EXERCISE BRIEF >>
If a line holds the word "https", copy it from the entries.
⟨
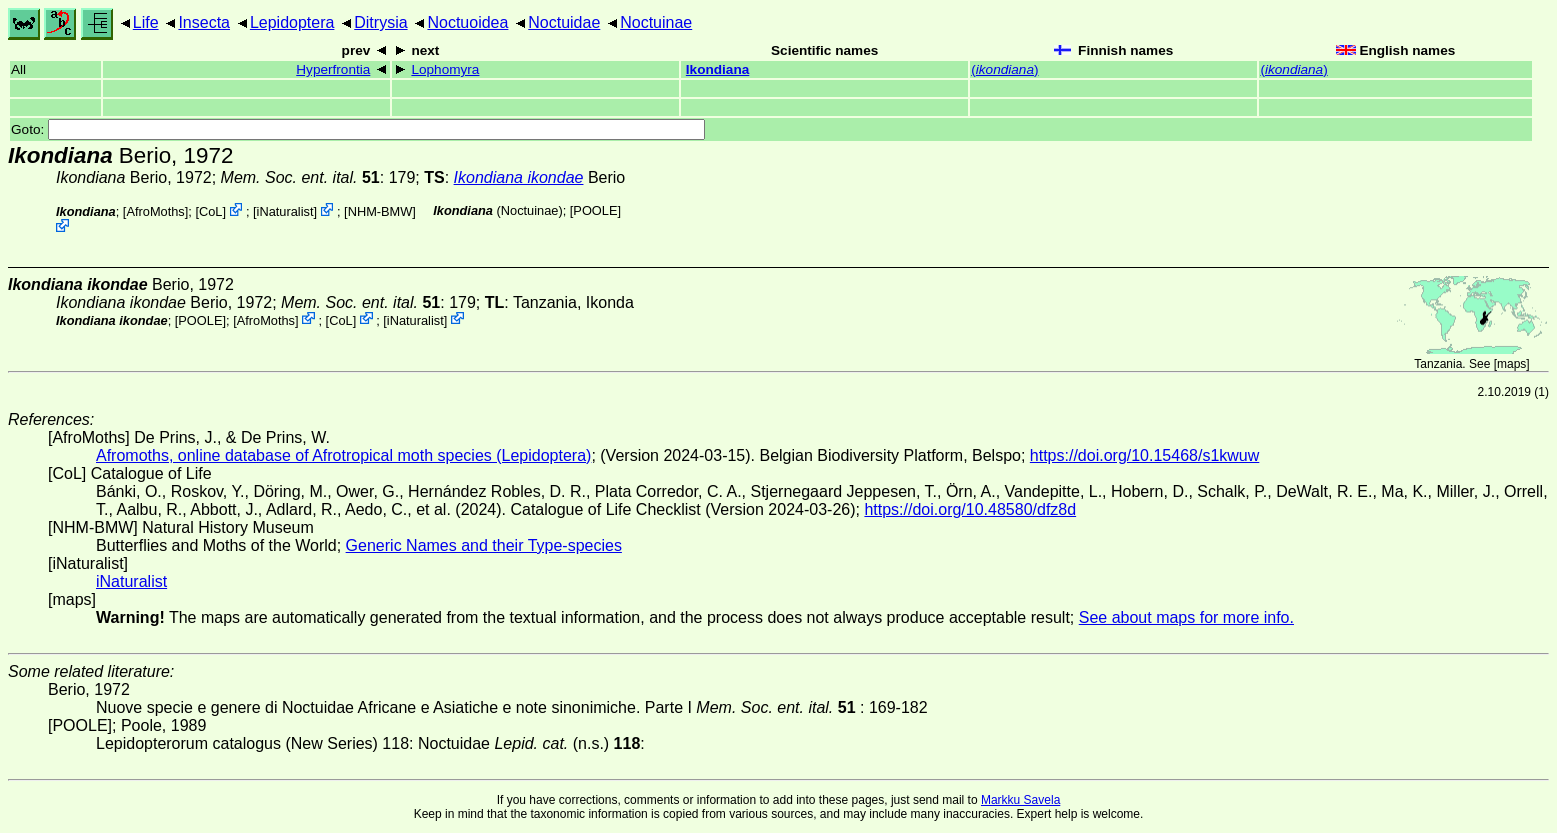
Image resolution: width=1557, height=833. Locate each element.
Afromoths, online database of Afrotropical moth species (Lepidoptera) (343, 455)
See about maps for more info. (1186, 617)
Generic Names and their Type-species (484, 545)
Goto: (358, 129)
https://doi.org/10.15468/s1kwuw (1144, 455)
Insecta (204, 22)
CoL (210, 211)
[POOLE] (595, 210)
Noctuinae (656, 22)
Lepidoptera (292, 22)
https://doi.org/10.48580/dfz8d (970, 509)
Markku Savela (1020, 800)
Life (146, 22)
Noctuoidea (467, 22)
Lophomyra (445, 69)
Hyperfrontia (333, 69)
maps (1511, 364)
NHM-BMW (380, 211)
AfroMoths (155, 211)
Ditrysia (380, 22)
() (1004, 69)
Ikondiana (717, 69)
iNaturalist (285, 211)
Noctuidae (564, 22)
⟩
RESPONSE AREA >>
https://doi.org/10.15468/s1kwuw (1144, 455)
https://doi.org/10.48580/dfz8d (970, 509)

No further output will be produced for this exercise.